Browse by year:
The Smart Techie was renamed Siliconindia India Edition starting Feb 2012 to continue the nearly two decade track record of excellence of our US edition.

Identity Management - The Value of Physical & Logical Convergence

Ajay Jain
Monday, October 5, 2009
Ajay Jain
A recent article about Fannie Mae, a U.S. government-sponsored enterprise chartered by Congress to provide liquidity, stability, and affordability to the U.S. housing and mortgage markets, made worldwide headlines and caught my attention as well. On October 24, 2008, a Fannie Mae contract worker was fired from his computer programming job at the company's data center in Urbana, about 35 miles from the company’s Washington headquarters.

Fannie Mae did not immediately terminate the worker's computer access after telling him he was fired; and before surrendering his badge and laptop computer about three and a half hours later, the worker allegedly used his extended access to reset the company's computer servers, planting malicious code that was intended to execute on January 31, 2009. Luckily, his plot was thwarted by another worker who stumbled upon the code bomb and brought it to the attention of the FBI.

"Had this malicious script got executed, engineers at Fannie Mae estimated that it would have caused millions of dollars of damage and reduced, if not completely shut down, operations at the company for at least one week," an investigator on the case wrote. "The total damage would include cleaning out and restoring all 4,000 servers, restoring and securing the automation of mortgages, and restoring all data that was erased."

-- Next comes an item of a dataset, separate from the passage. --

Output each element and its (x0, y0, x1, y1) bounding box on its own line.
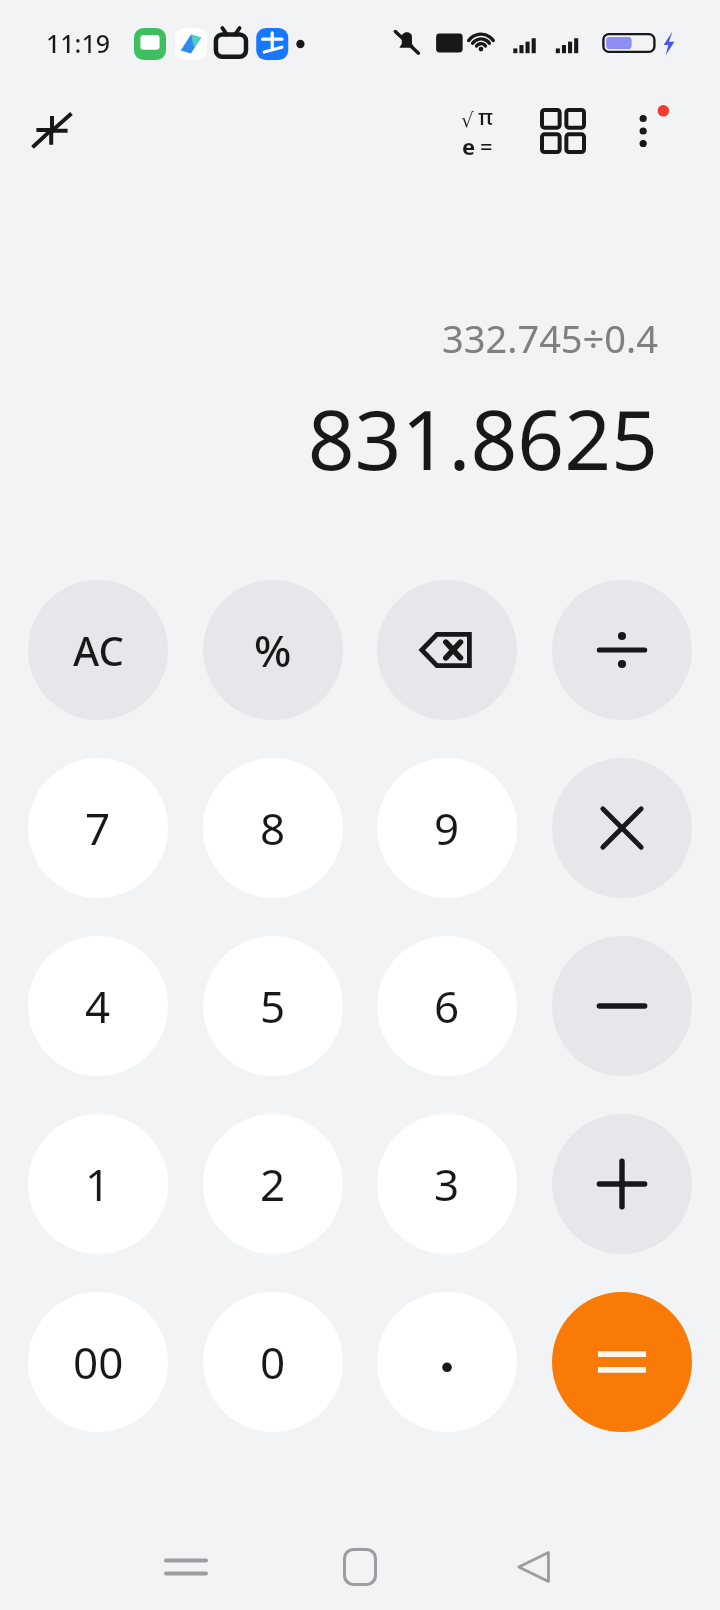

Now let's pause and think about this incident for a second. The damage that this terminated worker could have done to the American mortgage market could have been catastrophic. An additional unknown in this case is the fact that we do not know if or when his physical access privileges were revoked, either at the Urbana facility or at Fannie Mae's headquarters. Even if the worker was required to turn in his badge immediately, there is no guarantee that he didn’t already replicate his physical access card along with all access codes – a very inexpensive process that takes only minutes for a malicious individual to accomplish.

A couple of questions cropped up in my head regarding this event: What is the guarantee that his access was terminated in all disparate and disjointed physical access control systems across their worldwide facilities? Beyond the millions of dollars in damage that this worker could have caused with just a few lines of code, were there even more ominous goals in his mind?